Some questions are a little tedious to track down, a lot of searching through lists or being systematic about where we look for obscure things.

But some questions, we’re the only people who stand a chance of answering them. Or we’re the best chance. (There are other institutions that deal with our topic, but not that many, and most of them don’t have full-time reference help. At best, there’s someone doing it along with a couple of other roles.)

Those questions, I go home feeling great when I find an answer. Or even if I know we’ve looked everywhere and come up blank.

There are lots of other great reference librarians out there.

I know some of them. I know there’s a lot more.

But I’ve been around the Pagan community for a long time (and around the SF community, and around academics, and…) And I know that there aren’t enough. That people get frustrated or overwhelmed. Some people have had lousy experience with judgy library staff, or people who told them there was only one way to do research, and that way didn’t work for hem.

Then there’s the fact that the kinds of research skills that many of us learned in school don’t always work for things like religious or spiritual research – some tools work, but others need some adjustment or people need some additional ways to apply them or evaluate what they find.

Frankly, many of the things we learned about research in school don’t always work for medical or legal or business or internet privacy and security information, either, but that’s a whole other post. Or series of posts.

Not everyone’s got a great librarian handy where they live. (Or maybe you do, but you can’t always get to the library. Or you’ve got questions about topics you don’t want to bring up at your public library, for various reasons.)
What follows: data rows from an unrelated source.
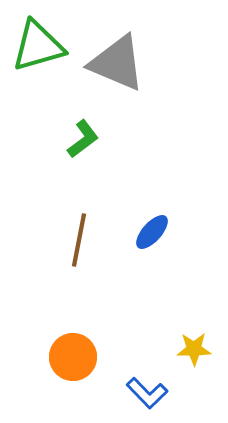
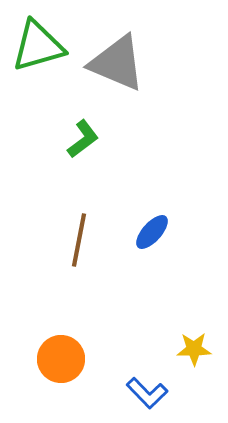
orange circle: moved 12 px left, 2 px down
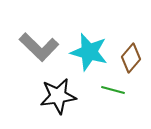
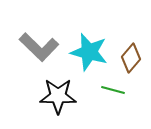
black star: rotated 9 degrees clockwise
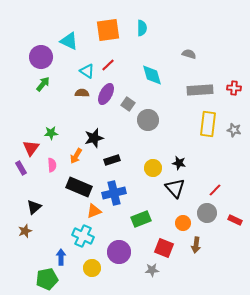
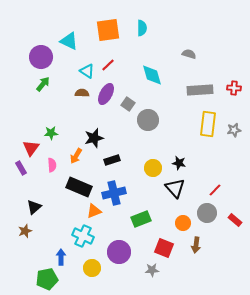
gray star at (234, 130): rotated 24 degrees counterclockwise
red rectangle at (235, 220): rotated 16 degrees clockwise
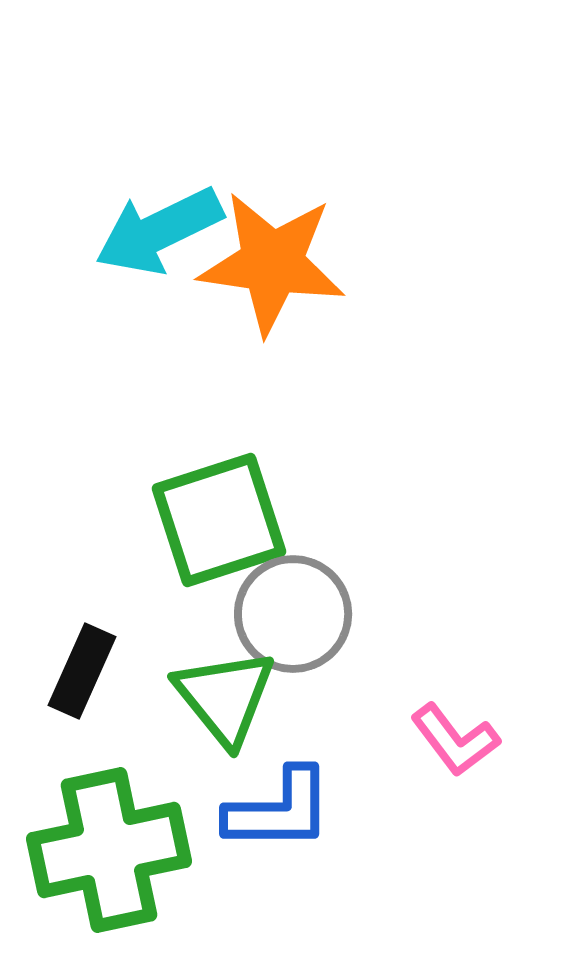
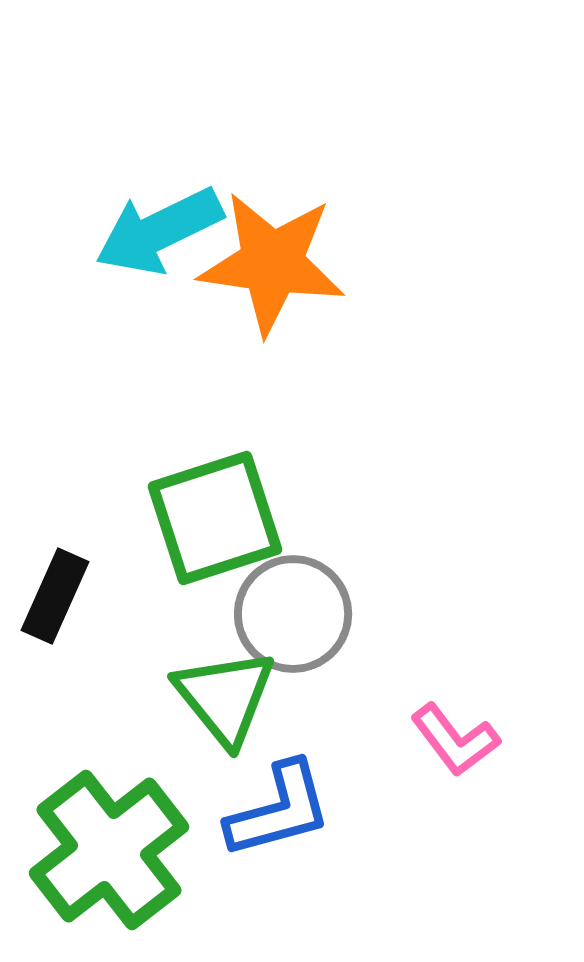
green square: moved 4 px left, 2 px up
black rectangle: moved 27 px left, 75 px up
blue L-shape: rotated 15 degrees counterclockwise
green cross: rotated 26 degrees counterclockwise
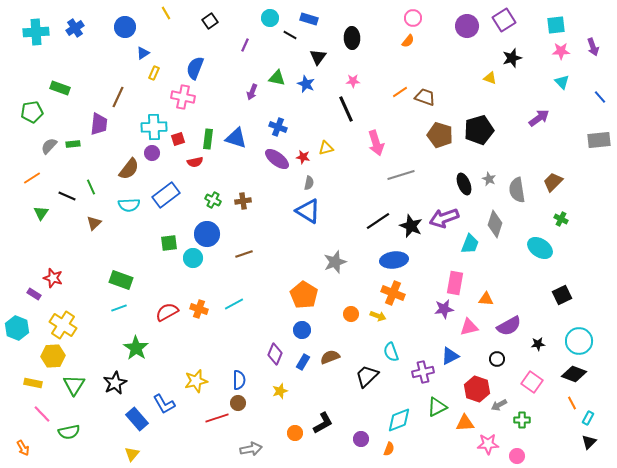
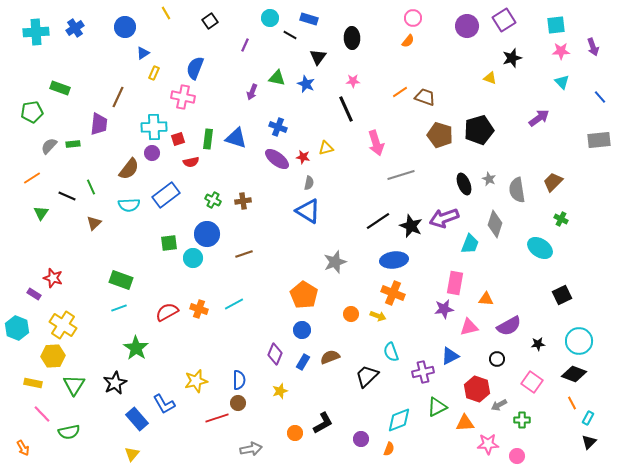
red semicircle at (195, 162): moved 4 px left
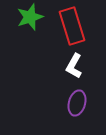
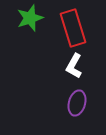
green star: moved 1 px down
red rectangle: moved 1 px right, 2 px down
I want to give you options. 

I love what I do. I love finding information for people. And not just finding information, but figuring out which sources are more available, or better for a particular goal. I think every bit of information is giving people that much more choice, that much more freedom. It’s not my job to tell you what to do. It’s my job to help you figure out the possibilities.

And that’s why I started Seek Knowledge, Find Wisdom. Reference help for esoteric and eclectic topics. It’s up to you whether that’s some Pagan or magical technique or concept or historical tidbit, or something for a fiction book you’re writing, or trying to figure out the best way to do research on a topic you want to learn about.

If I and my skills can help, I’d love the chance.